▸ Your goal: Your copy should match the records exactly, except that no pictures appear in it.

▸ Data items:
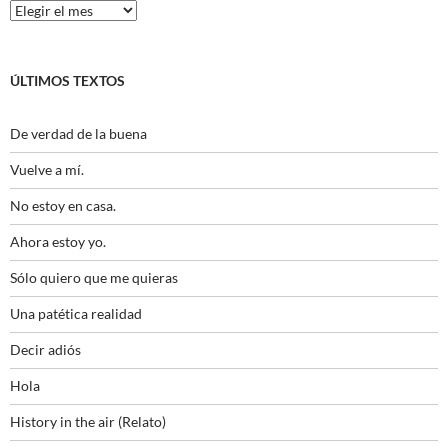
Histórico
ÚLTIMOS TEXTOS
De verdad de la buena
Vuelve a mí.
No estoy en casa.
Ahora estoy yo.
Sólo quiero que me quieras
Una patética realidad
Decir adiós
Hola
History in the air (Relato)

▸ Answer to this exercise:
Histórico
ÚLTIMOS TEXTOS
De verdad de la buena
Vuelve a mí.
No estoy en casa.
Ahora estoy yo.
Sólo quiero que me quieras
Una patética realidad
Decir adiós
Hola
History in the air (Relato)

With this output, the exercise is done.